I have been through this surgery, and others. I have done quite a bit of research prior to all my surgeries. If you have a specific question, feel free to ask.
To be clear, this is major surgery and is not to be taken lightly. That being said though, I've heard that Charring Cross is a very reputable hospital and its staff is highly qualified.
I'm sorry, but I don't recall any of the surgeons names that perform GRS operations but I wouldn't worry about the surgeons skill. There is a Dr. James Bellringer there that performs vaginaplasty but I am unfamiliar with him.
Also your fathers age is really not an issue providing she is otherwise in good health. I assume this is true as she has her surgery scheduled and that would not have happened if she had any health related issues.
I personally know a woman who had her operation when she was over 65 and she came through with any problems whatsoever.
One thing you can do for her is to accept that she is a woman and would really appreciate being referred to as such. She is still your father, that can never change. Neither can the love she has for you. It can be awkward calling a woman "dad", so maybe you might want to start calling her by her feminine name. My kids still call me dad and I have no problem with that.
This site has many descriptions of how Gender Reassignment Surgery (GRS) is performed. There are a few different approaches. The most common is called penile inversion.
In short, the shaft of her penis will be removed, inverted, then inserted in a cavity created by the surgeon to create the neo-vagina in the perineal raphe . This will be just above the anus. If necessary, additional tissue can be used from the scrotum to add depth to the vagina if needed. The testicles will be excised and discarded. She will be permanently sterile following the operation.
The glans, or head of the penis and the associated nerves, will be paired down to form the neo-clitoris. It will then be put into a space that was created by the removal of the penis. The urethra will be shortened and placed in the space between the clitoris and the vagina which will allow for common feminine urination.
The remaining tissue from the scrotum, if any, may be used to form the labia minora and clitoral hood. The labia majora will be formed from tissue around the penile site. Some months following surgery, she may want to have some minor cosmetic surgery to better define the appearance of the outer genitalia. Though it is not a requirement.

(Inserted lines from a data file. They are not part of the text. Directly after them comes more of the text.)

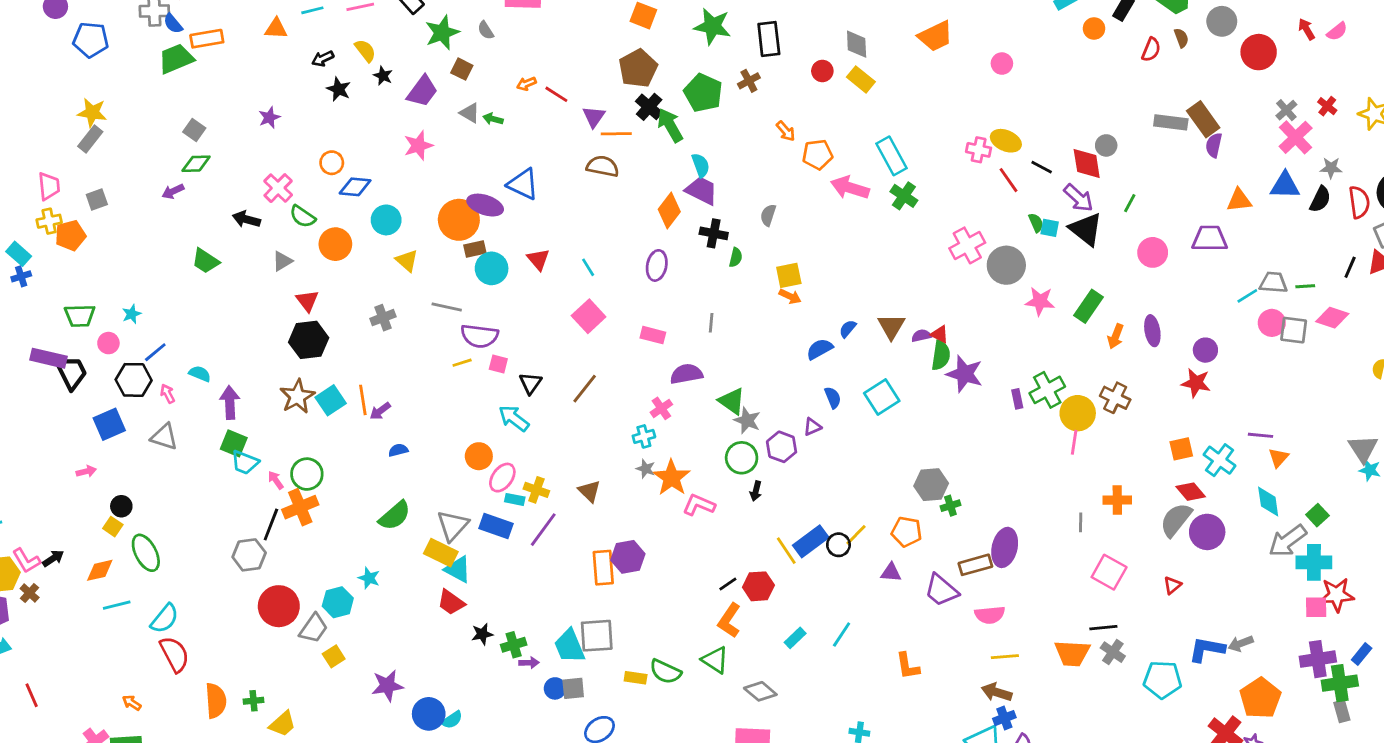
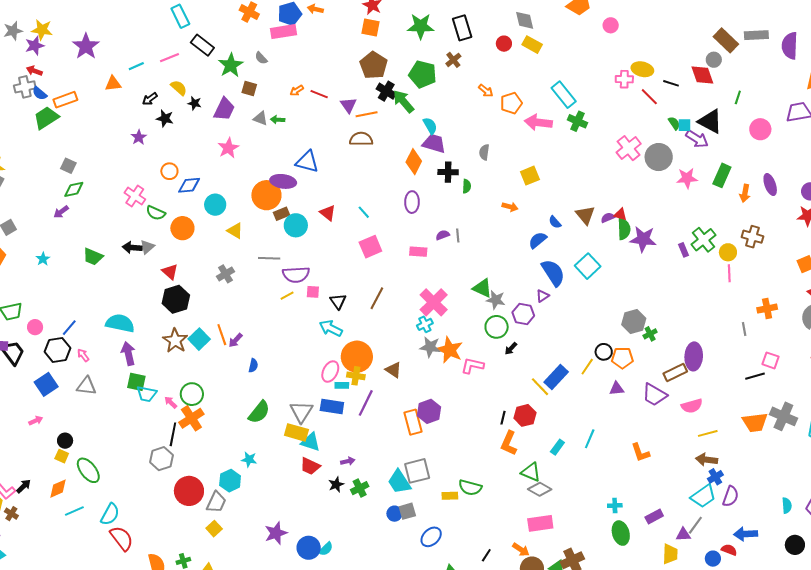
pink circle: (1002, 64) -> (611, 25), moved
purple star: (269, 117) -> (139, 137), moved
brown rectangle: (1203, 119) -> (726, 40), moved
purple semicircle: (1214, 145) -> (790, 46), size x1.5
purple arrow: (1078, 198) -> (697, 139), moved
black arrow: (246, 219) -> (132, 248), moved
yellow square: (789, 275) -> (530, 176), moved
cyan star: (132, 314) -> (43, 259), moved
pink square: (589, 316) -> (370, 247), turned 30
blue semicircle: (848, 329) -> (555, 222), turned -72
cyan semicircle: (200, 374) -> (120, 323), moved, size x1.8
purple semicircle: (686, 374) -> (443, 235), moved, size x0.6
blue semicircle: (833, 398) -> (553, 273), size x1.8
pink cross: (661, 408) -> (434, 302), size x1.8
yellow circle: (1078, 413) -> (728, 252), size x0.7
blue semicircle: (398, 450) -> (253, 366), turned 128
orange circle: (479, 456) -> (357, 357), moved, size x1.6
gray star: (646, 469) -> (430, 347), size x1.5
black arrow: (756, 491) -> (511, 349), turned 40
black circle: (838, 545) -> (604, 352), moved
pink square: (1109, 572) -> (771, 360), size x0.7
black line: (728, 584) -> (503, 418), turned -32
black line: (1103, 628) -> (755, 376), moved
gray cross: (1113, 652) -> (783, 416), size x1.5
yellow square: (334, 656) -> (214, 529), moved
green triangle: (715, 660) -> (531, 472), moved
purple arrow: (529, 663) -> (348, 461), moved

Once the neo-vagina is in place, a stent will be inserted into the vagina to start the healing process and prevent the vaginal entrance from healing. Following her healing, she will have to dilate her vagina multiple times a day for several months following her surgery. And she will have to continue dilating at least once a week for the rest of her life.

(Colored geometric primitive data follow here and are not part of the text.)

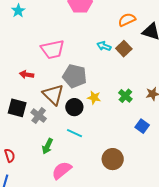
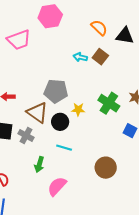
orange semicircle: (127, 20) -> (99, 28), turned 78
pink trapezoid: (53, 49) -> (19, 40), moved
green cross: (125, 96) -> (109, 103), size x1.5

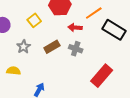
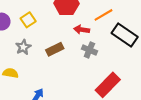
yellow square: (34, 20) -> (28, 20), moved
gray cross: (76, 49) -> (89, 50), moved

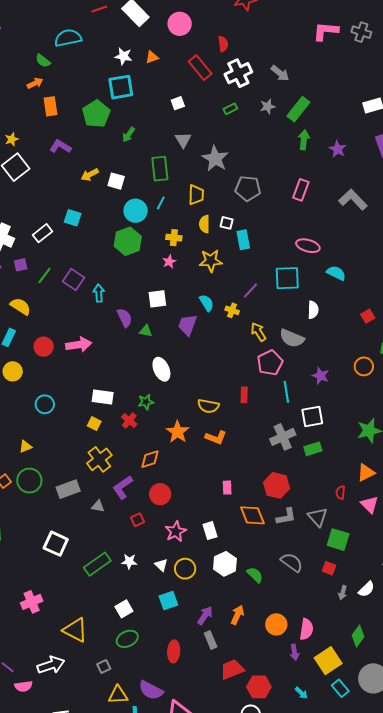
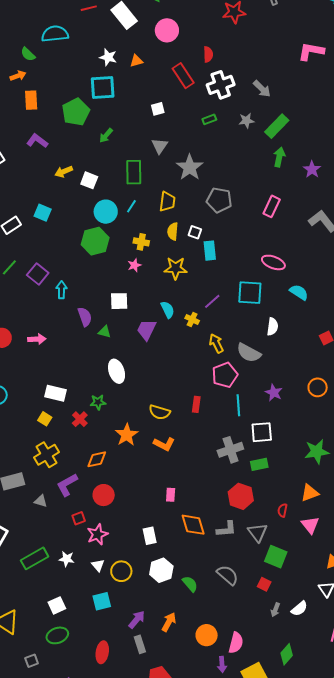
pink arrow: (79, 345) -> (37, 339), size x0.7
red hexagon: (277, 485) -> (241, 496), moved
pink star: (176, 531) -> (97, 534), moved

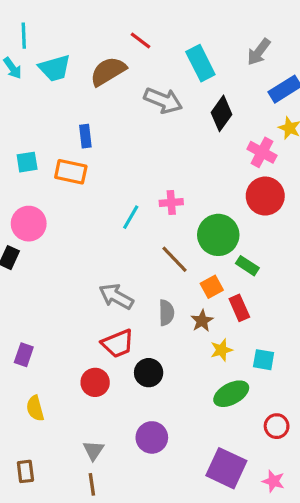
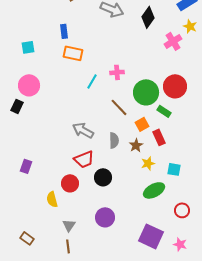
pink cross: (262, 152) -> (173, 41), turned 30
orange rectangle: (71, 172) -> (73, 53), moved
red circle: (265, 196) -> (175, 86), moved
yellow semicircle: (35, 408) -> (52, 199), moved
brown rectangle: (25, 471) -> (27, 238), turned -48

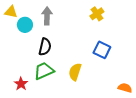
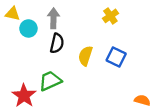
black semicircle: (45, 47) -> (57, 43), moved
yellow semicircle: (75, 72) -> (85, 56), moved
red star: (21, 84) -> (24, 96), size x1.5

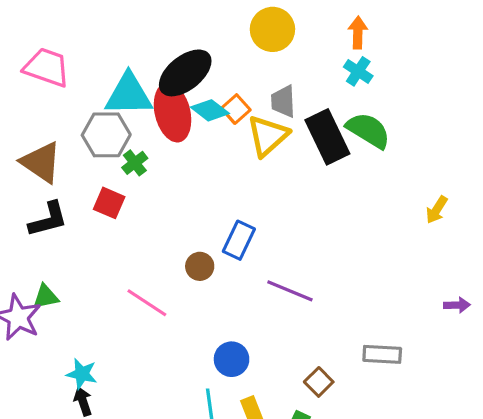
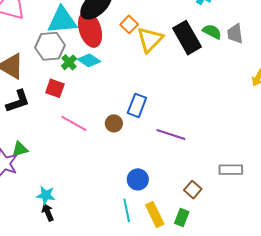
gray trapezoid: (283, 101) -> (235, 34), moved
cyan diamond: (210, 110) -> (89, 60), moved
green semicircle: (368, 130) -> (212, 32), size x0.7
pink line: (147, 303) -> (74, 123), moved

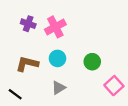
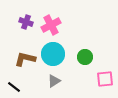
cyan circle: (57, 58) -> (53, 54), size x1.5
pink square: (114, 86) -> (105, 79), turned 36

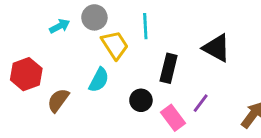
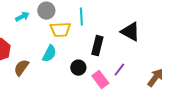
yellow trapezoid: (115, 45) -> (60, 30), turned 120

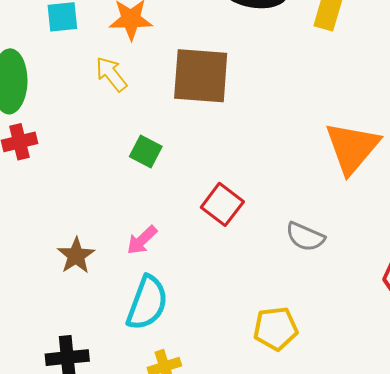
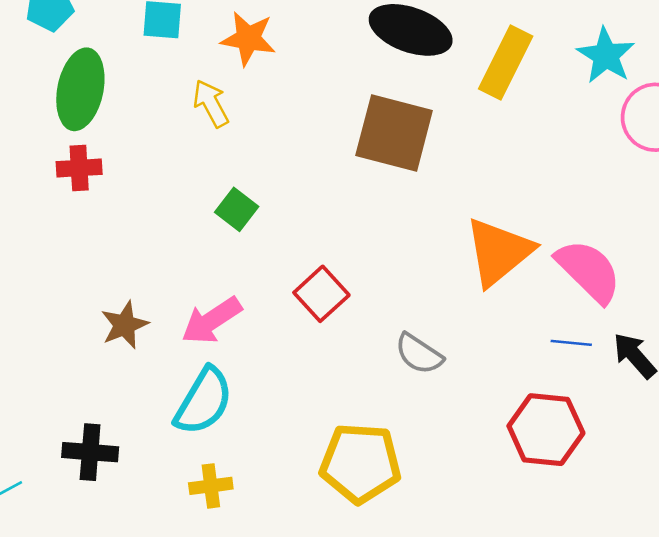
brown square: (201, 76) -> (394, 133), moved
pink arrow: (142, 240) -> (212, 321), size x1.4
yellow pentagon: (276, 328) -> (360, 463), size x1.4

She will have a very good chance of having vaginal and clitoral orgasms once she heals. Though there is a very slim chance that she may not have any sensation there at all.

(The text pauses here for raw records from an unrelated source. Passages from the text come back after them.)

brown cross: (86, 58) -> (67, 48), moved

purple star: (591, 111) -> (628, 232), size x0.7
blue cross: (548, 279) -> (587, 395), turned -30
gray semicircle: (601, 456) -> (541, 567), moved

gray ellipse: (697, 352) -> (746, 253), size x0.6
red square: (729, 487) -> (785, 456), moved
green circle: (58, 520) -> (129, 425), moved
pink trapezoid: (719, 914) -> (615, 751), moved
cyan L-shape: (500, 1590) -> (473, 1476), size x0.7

There can be complications from the surgery as there are with any major surgery. The one most worried about, but actually least occurring is a recto-vaginal or bladder-vaginal fistula. That is an opening between the rectum and the vagina or the bladder or the vaginal. These are very serious conditions as they can easily cause infection. As I mentioned, though, they occur extremely rarely. For the most part, as she heals her risks for complications become less and less. A few weeks following surgery, she should be able to start physical exercise again.
This surgery is very important to her. And really she has already done the hardest part. Transitioning gender is the most difficult thing a human being can to. It causes you to possibly sacrifice EVERYTHING in your life.
This is not done on a whim. It is done to save a life. Being transsexual is a terminal condition and one that she has had all her life. Eventually the stress and depression of living the lie of your birth gender becomes so great that suicide is the only other option.
You said that her family has all but deserted her. That shows how much your father needs to transition. She is willing to separate herself from everything else in her life to live true to herself.
You also mentioned that you were worried sick about the operation. She probably felt that the only options she had were suicide or transition. Ask yourself which would you rather have, memories of a dead father or a living parent that has endured tremendous ordeals but underneath is still the loving father you knew.
I wish you all the best. Please keep us posted. And if possible have her come to the list as well. We'd like to hear from both of you.
This is probably the best list on the Internet for information about transsexuality. We have many caring people here who want to help others. Feel free to ask any question we'll be happy to answer.
Also if you get a chance, please introduce yourself in the introduction forum and review the site guidelines.
Really, hon, everything will work out fine. We'll keep you and your father in our prayers.